_WORK INSTRUCTION_. Print the data that follows without changing a single word.

_STORED DATA_.
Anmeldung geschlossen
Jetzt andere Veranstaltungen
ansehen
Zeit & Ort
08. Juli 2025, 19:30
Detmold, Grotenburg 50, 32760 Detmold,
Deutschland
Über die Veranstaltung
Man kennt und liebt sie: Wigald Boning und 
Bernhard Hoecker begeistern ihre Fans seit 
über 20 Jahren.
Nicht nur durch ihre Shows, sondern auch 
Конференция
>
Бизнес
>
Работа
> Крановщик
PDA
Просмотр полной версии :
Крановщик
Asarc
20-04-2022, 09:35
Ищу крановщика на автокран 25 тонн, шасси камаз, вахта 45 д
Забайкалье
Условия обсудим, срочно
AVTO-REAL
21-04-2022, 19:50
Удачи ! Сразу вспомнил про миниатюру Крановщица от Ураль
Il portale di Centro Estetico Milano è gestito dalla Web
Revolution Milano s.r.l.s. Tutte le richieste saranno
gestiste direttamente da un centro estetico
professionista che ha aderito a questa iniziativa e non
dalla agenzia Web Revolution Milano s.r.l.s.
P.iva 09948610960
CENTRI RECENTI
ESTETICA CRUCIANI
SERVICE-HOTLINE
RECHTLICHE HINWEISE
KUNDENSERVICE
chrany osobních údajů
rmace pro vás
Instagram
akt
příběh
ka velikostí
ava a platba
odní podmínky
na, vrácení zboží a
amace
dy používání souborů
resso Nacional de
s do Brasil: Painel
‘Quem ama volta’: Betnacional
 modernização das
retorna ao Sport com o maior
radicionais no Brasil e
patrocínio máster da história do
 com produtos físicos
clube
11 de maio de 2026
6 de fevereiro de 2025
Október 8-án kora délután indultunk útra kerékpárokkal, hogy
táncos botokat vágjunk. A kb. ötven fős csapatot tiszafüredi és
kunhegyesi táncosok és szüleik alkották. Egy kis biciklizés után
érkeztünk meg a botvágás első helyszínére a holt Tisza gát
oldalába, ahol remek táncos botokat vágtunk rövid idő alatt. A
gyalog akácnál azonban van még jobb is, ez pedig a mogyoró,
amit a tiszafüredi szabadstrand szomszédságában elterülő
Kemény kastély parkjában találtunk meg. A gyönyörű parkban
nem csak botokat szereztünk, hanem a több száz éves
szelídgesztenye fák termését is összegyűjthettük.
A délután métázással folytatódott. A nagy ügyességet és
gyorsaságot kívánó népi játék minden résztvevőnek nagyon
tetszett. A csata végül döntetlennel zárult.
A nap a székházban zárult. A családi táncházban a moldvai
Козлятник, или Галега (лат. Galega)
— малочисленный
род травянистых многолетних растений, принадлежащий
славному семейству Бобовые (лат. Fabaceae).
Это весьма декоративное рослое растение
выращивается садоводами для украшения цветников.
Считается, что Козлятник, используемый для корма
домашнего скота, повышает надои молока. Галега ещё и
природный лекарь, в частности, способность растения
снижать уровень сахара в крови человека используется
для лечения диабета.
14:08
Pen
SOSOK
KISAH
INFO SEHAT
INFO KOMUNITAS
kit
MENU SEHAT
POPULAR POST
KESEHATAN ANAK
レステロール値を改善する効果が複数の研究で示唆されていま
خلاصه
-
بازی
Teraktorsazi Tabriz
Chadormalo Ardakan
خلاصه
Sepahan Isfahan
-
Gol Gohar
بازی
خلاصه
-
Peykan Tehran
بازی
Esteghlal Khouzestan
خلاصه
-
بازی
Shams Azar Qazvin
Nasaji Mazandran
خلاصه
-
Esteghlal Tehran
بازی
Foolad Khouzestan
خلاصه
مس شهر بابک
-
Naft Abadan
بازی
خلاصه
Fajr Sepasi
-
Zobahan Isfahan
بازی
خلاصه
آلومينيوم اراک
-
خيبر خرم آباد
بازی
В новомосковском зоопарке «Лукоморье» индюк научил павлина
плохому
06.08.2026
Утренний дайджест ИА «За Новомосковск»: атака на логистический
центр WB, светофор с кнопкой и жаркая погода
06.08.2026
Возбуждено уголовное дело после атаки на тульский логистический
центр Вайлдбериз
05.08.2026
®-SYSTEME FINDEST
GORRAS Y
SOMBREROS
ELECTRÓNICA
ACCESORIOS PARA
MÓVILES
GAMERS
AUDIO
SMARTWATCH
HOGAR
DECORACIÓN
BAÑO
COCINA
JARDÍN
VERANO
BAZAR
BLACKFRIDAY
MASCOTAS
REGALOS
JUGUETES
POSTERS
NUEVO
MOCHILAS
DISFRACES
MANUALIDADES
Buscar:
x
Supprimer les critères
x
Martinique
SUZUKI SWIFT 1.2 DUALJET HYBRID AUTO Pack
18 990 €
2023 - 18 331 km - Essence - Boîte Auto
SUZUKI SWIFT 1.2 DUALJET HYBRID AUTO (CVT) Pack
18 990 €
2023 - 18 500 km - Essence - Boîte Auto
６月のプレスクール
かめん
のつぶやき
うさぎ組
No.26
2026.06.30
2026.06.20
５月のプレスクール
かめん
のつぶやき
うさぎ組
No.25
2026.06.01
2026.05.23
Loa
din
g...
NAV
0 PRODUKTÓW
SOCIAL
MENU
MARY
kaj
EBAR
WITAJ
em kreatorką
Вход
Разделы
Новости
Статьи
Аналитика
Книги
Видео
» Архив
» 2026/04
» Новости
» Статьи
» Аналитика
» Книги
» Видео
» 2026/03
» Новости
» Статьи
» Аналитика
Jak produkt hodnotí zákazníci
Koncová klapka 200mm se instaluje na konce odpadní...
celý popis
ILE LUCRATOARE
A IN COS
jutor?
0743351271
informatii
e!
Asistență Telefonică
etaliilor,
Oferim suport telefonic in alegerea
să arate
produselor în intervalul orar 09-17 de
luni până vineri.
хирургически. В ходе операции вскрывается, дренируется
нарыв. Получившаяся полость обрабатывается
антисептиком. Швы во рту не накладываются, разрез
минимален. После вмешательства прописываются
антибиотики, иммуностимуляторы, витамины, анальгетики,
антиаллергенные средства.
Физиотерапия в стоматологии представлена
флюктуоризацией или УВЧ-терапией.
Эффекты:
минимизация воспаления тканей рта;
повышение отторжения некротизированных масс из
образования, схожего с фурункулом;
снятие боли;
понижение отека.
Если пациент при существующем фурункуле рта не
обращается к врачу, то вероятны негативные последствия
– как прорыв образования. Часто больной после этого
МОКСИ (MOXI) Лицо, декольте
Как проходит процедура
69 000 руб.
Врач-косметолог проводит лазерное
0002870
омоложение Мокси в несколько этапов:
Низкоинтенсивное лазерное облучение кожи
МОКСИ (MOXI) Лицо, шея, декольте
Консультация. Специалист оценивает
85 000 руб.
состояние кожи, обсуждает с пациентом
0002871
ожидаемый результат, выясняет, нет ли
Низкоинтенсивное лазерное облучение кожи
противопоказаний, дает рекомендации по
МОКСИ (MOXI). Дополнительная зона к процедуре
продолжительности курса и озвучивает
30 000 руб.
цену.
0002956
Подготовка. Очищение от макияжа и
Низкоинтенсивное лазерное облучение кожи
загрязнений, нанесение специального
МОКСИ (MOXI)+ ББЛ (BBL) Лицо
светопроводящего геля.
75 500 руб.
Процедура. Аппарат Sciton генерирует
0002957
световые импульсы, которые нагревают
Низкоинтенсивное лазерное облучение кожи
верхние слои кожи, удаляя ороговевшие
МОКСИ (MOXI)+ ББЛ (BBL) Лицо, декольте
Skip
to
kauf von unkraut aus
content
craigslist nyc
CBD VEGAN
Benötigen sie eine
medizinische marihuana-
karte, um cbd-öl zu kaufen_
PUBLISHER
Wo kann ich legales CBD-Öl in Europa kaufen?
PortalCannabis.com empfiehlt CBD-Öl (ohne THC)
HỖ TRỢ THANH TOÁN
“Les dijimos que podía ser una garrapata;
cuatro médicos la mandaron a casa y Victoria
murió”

_ANSWER BELOW_.
Anmeldung geschlossen
Jetzt andere Veranstaltungen
ansehen
Zeit & Ort
08. Juli 2025, 19:30
Detmold, Grotenburg 50, 32760 Detmold,
Deutschland
Über die Veranstaltung
Man kennt und liebt sie: Wigald Boning und 
Bernhard Hoecker begeistern ihre Fans seit 
über 20 Jahren.
Nicht nur durch ihre Shows, sondern auch 
Конференция
>
Бизнес
>
Работа
> Крановщик
PDA
Просмотр полной версии :
Крановщик
Asarc
20-04-2022, 09:35
Ищу крановщика на автокран 25 тонн, шасси камаз, вахта 45 д
Забайкалье
Условия обсудим, срочно
AVTO-REAL
21-04-2022, 19:50
Удачи ! Сразу вспомнил про миниатюру Крановщица от Ураль
Il portale di Centro Estetico Milano è gestito dalla Web
Revolution Milano s.r.l.s. Tutte le richieste saranno
gestiste direttamente da un centro estetico
professionista che ha aderito a questa iniziativa e non
dalla agenzia Web Revolution Milano s.r.l.s.
P.iva 09948610960
CENTRI RECENTI
ESTETICA CRUCIANI
SERVICE-HOTLINE
RECHTLICHE HINWEISE
KUNDENSERVICE
chrany osobních údajů
rmace pro vás
Instagram
akt
příběh
ka velikostí
ava a platba
odní podmínky
na, vrácení zboží a
amace
dy používání souborů
resso Nacional de
s do Brasil: Painel
‘Quem ama volta’: Betnacional
 modernização das
retorna ao Sport com o maior
radicionais no Brasil e
patrocínio máster da história do
 com produtos físicos
clube
11 de maio de 2026
6 de fevereiro de 2025
Október 8-án kora délután indultunk útra kerékpárokkal, hogy
táncos botokat vágjunk. A kb. ötven fős csapatot tiszafüredi és
kunhegyesi táncosok és szüleik alkották. Egy kis biciklizés után
érkeztünk meg a botvágás első helyszínére a holt Tisza gát
oldalába, ahol remek táncos botokat vágtunk rövid idő alatt. A
gyalog akácnál azonban van még jobb is, ez pedig a mogyoró,
amit a tiszafüredi szabadstrand szomszédságában elterülő
Kemény kastély parkjában találtunk meg. A gyönyörű parkban
nem csak botokat szereztünk, hanem a több száz éves
szelídgesztenye fák termését is összegyűjthettük.
A délután métázással folytatódott. A nagy ügyességet és
gyorsaságot kívánó népi játék minden résztvevőnek nagyon
tetszett. A csata végül döntetlennel zárult.
A nap a székházban zárult. A családi táncházban a moldvai
Козлятник, или Галега (лат. Galega)
— малочисленный
род травянистых многолетних растений, принадлежащий
славному семейству Бобовые (лат. Fabaceae).
Это весьма декоративное рослое растение
выращивается садоводами для украшения цветников.
Считается, что Козлятник, используемый для корма
домашнего скота, повышает надои молока. Галега ещё и
природный лекарь, в частности, способность растения
снижать уровень сахара в крови человека используется
для лечения диабета.
14:08
Pen
SOSOK
KISAH
INFO SEHAT
INFO KOMUNITAS
kit
MENU SEHAT
POPULAR POST
KESEHATAN ANAK
レステロール値を改善する効果が複数の研究で示唆されていま
خلاصه
-
بازی
Teraktorsazi Tabriz
Chadormalo Ardakan
خلاصه
Sepahan Isfahan
-
Gol Gohar
بازی
خلاصه
-
Peykan Tehran
بازی
Esteghlal Khouzestan
خلاصه
-
بازی
Shams Azar Qazvin
Nasaji Mazandran
خلاصه
-
Esteghlal Tehran
بازی
Foolad Khouzestan
خلاصه
مس شهر بابک
-
Naft Abadan
بازی
خلاصه
Fajr Sepasi
-
Zobahan Isfahan
بازی
خلاصه
آلومينيوم اراک
-
خيبر خرم آباد
بازی
В новомосковском зоопарке «Лукоморье» индюк научил павлина
плохому
06.08.2026
Утренний дайджест ИА «За Новомосковск»: атака на логистический
центр WB, светофор с кнопкой и жаркая погода
06.08.2026
Возбуждено уголовное дело после атаки на тульский логистический
центр Вайлдбериз
05.08.2026
®-SYSTEME FINDEST
GORRAS Y
SOMBREROS
ELECTRÓNICA
ACCESORIOS PARA
MÓVILES
GAMERS
AUDIO
SMARTWATCH
HOGAR
DECORACIÓN
BAÑO
COCINA
JARDÍN
VERANO
BAZAR
BLACKFRIDAY
MASCOTAS
REGALOS
JUGUETES
POSTERS
NUEVO
MOCHILAS
DISFRACES
MANUALIDADES
Buscar:
x
Supprimer les critères
x
Martinique
SUZUKI SWIFT 1.2 DUALJET HYBRID AUTO Pack
18 990 €
2023 - 18 331 km - Essence - Boîte Auto
SUZUKI SWIFT 1.2 DUALJET HYBRID AUTO (CVT) Pack
18 990 €
2023 - 18 500 km - Essence - Boîte Auto
６月のプレスクール
かめん
のつぶやき
うさぎ組
No.26
2026.06.30
2026.06.20
５月のプレスクール
かめん
のつぶやき
うさぎ組
No.25
2026.06.01
2026.05.23
Loa
din
g...
NAV
0 PRODUKTÓW
SOCIAL
MENU
MARY
kaj
EBAR
WITAJ
em kreatorką
Вход
Разделы
Новости
Статьи
Аналитика
Книги
Видео
» Архив
» 2026/04
» Новости
» Статьи
» Аналитика
» Книги
» Видео
» 2026/03
» Новости
» Статьи
» Аналитика
Jak produkt hodnotí zákazníci
Koncová klapka 200mm se instaluje na konce odpadní...
celý popis
ILE LUCRATOARE
A IN COS
jutor?
0743351271
informatii
e!
Asistență Telefonică
etaliilor,
Oferim suport telefonic in alegerea
să arate
produselor în intervalul orar 09-17 de
luni până vineri.
хирургически. В ходе операции вскрывается, дренируется
нарыв. Получившаяся полость обрабатывается
антисептиком. Швы во рту не накладываются, разрез
минимален. После вмешательства прописываются
антибиотики, иммуностимуляторы, витамины, анальгетики,
антиаллергенные средства.
Физиотерапия в стоматологии представлена
флюктуоризацией или УВЧ-терапией.
Эффекты:
минимизация воспаления тканей рта;
повышение отторжения некротизированных масс из
образования, схожего с фурункулом;
снятие боли;
понижение отека.
Если пациент при существующем фурункуле рта не
обращается к врачу, то вероятны негативные последствия
– как прорыв образования. Часто больной после этого
МОКСИ (MOXI) Лицо, декольте
Как проходит процедура
69 000 руб.
Врач-косметолог проводит лазерное
0002870
омоложение Мокси в несколько этапов:
Низкоинтенсивное лазерное облучение кожи
МОКСИ (MOXI) Лицо, шея, декольте
Консультация. Специалист оценивает
85 000 руб.
состояние кожи, обсуждает с пациентом
0002871
ожидаемый результат, выясняет, нет ли
Низкоинтенсивное лазерное облучение кожи
противопоказаний, дает рекомендации по
МОКСИ (MOXI). Дополнительная зона к процедуре
продолжительности курса и озвучивает
30 000 руб.
цену.
0002956
Подготовка. Очищение от макияжа и
Низкоинтенсивное лазерное облучение кожи
загрязнений, нанесение специального
МОКСИ (MOXI)+ ББЛ (BBL) Лицо
светопроводящего геля.
75 500 руб.
Процедура. Аппарат Sciton генерирует
0002957
световые импульсы, которые нагревают
Низкоинтенсивное лазерное облучение кожи
верхние слои кожи, удаляя ороговевшие
МОКСИ (MOXI)+ ББЛ (BBL) Лицо, декольте
Skip
to
kauf von unkraut aus
content
craigslist nyc
CBD VEGAN
Benötigen sie eine
medizinische marihuana-
karte, um cbd-öl zu kaufen_
PUBLISHER
Wo kann ich legales CBD-Öl in Europa kaufen?
PortalCannabis.com empfiehlt CBD-Öl (ohne THC)
HỖ TRỢ THANH TOÁN
“Les dijimos que podía ser una garrapata;
cuatro médicos la mandaron a casa y Victoria
murió”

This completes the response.